Если не ошибаюсь, осенью 1949 (или 1950) года в Баку появилась комиссия Наркомата Госконтроля СССР (его главой был близкий к Сталину Мехлис). Руководил ею заместитель наркома, старый большевик, известный «великому вождю», Емельянов. Скорее всего это явилось результатом кремлевских интриг – кто?то подсиживал Багирова. Комиссия принялась активно и целеустремленно искать злоупотребления высших должностных лиц республики. И, как рассказывали, накопила достаточно фактов, способных поставить нашего первого в затруднительное положение. Его, озабоченного, не раз видели входившим ранним утром в ЦК (обычно он приезжал на работу в двенадцать?час дня, тогда на сталинский лад работали до трех?четырех часов ночи), где он закрывался в своем кабинете с несколькими приближенными. Пошли разговоры о пошатнувшемся положении «хозяина», и кое?кто в верхах, держа нос по ветру, стал, очевидно, колебаться.
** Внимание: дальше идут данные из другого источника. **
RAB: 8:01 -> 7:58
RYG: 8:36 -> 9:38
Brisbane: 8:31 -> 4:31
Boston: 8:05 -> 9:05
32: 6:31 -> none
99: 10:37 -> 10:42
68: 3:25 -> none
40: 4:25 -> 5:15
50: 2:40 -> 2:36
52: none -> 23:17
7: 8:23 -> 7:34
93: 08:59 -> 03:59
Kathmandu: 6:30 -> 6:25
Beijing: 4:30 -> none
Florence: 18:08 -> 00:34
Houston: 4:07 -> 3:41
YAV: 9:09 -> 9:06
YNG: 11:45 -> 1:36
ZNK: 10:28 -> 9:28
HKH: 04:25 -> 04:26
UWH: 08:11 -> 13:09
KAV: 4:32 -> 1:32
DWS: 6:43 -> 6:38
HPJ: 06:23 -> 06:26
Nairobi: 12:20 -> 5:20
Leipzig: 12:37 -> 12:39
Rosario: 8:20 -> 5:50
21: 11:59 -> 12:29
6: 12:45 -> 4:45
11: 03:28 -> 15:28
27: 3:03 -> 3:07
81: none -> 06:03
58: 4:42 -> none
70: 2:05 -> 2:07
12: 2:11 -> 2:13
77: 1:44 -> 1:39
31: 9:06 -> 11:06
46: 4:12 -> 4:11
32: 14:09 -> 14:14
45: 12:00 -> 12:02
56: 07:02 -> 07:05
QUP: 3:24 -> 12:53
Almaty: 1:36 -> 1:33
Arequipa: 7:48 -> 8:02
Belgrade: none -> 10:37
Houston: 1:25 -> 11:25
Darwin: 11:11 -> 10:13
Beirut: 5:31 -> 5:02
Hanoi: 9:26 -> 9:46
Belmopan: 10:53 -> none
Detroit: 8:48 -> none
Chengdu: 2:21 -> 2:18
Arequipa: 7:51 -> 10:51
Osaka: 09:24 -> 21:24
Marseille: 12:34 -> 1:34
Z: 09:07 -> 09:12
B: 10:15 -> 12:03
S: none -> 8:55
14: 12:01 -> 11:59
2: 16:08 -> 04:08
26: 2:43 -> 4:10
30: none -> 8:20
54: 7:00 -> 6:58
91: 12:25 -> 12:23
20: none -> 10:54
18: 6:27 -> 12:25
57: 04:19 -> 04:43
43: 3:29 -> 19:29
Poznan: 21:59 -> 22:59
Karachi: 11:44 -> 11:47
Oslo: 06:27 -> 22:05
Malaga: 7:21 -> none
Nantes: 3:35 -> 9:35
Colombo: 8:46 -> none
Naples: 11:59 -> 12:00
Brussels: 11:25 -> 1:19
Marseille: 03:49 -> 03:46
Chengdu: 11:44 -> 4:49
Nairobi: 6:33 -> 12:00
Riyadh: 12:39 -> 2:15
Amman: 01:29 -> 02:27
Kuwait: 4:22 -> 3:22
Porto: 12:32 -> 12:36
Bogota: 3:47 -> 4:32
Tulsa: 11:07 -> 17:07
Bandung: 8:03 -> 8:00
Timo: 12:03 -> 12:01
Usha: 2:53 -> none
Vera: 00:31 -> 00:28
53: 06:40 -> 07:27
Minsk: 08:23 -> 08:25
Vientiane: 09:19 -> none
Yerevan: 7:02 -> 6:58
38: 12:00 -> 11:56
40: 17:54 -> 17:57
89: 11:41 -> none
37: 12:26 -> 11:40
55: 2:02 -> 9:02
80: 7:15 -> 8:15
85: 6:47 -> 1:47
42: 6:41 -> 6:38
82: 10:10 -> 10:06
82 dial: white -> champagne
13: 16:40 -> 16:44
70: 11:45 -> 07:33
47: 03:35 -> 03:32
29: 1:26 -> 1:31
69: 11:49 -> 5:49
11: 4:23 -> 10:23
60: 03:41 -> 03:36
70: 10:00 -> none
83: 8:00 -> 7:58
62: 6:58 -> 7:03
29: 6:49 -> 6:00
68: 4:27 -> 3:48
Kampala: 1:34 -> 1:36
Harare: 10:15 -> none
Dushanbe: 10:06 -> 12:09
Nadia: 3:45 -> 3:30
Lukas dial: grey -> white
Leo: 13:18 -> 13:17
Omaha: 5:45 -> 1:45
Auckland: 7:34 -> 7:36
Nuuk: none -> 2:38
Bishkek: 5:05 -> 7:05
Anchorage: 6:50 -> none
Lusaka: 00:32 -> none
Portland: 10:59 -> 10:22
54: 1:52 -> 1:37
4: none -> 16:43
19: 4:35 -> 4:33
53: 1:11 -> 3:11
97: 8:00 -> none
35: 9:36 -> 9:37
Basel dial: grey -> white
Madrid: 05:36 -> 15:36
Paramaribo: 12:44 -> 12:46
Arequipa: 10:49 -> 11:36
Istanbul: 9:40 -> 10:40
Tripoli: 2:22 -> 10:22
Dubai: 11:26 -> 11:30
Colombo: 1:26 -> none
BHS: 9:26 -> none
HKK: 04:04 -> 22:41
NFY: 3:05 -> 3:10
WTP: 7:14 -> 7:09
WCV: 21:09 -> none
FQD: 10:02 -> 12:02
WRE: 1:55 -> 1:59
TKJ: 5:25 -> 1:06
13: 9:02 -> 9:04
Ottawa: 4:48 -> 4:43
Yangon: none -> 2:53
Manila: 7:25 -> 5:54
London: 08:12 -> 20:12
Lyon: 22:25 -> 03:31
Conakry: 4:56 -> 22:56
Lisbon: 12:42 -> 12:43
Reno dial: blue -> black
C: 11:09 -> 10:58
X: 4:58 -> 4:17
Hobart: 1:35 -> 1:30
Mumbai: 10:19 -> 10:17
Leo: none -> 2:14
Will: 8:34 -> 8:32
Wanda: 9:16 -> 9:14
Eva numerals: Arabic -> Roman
А Емельянов, который в Баку вел себя строго, решил, вручив копию итогового документа в республиканский ЦК, проветриться, съездить на пару дней в Кисловодск – за пределы Азербайджана, где будет, как он думал, вне досягаемости Багирова. Но столичный ревизор недооценил первого. Со времен дагестанских волнений в органах госбезопасности в этом регионе были расставлены люди Багирова. Говорили, что с их помощью и были состряпаны компрометирующие Емельянова фотографии. Они были отосланы Сталину, и комиссия вместе с ее выводами почила в бозе. А еще через пару недель Багиров громыхал на созванном республиканском партийном активе. Он разоблачал «недобросовестность» и «пристрастность» комиссии и ревизоров. Но поразило и врезалось в память другое: не обращаясь, казалось, ни к кому конкретно, он кричал в зал: «Тут некоторые решили, что Багиров закачался, и повели себя беспринципно. Ну что ж, они много лет сидели в президиумах, теперь больше сидеть не будут».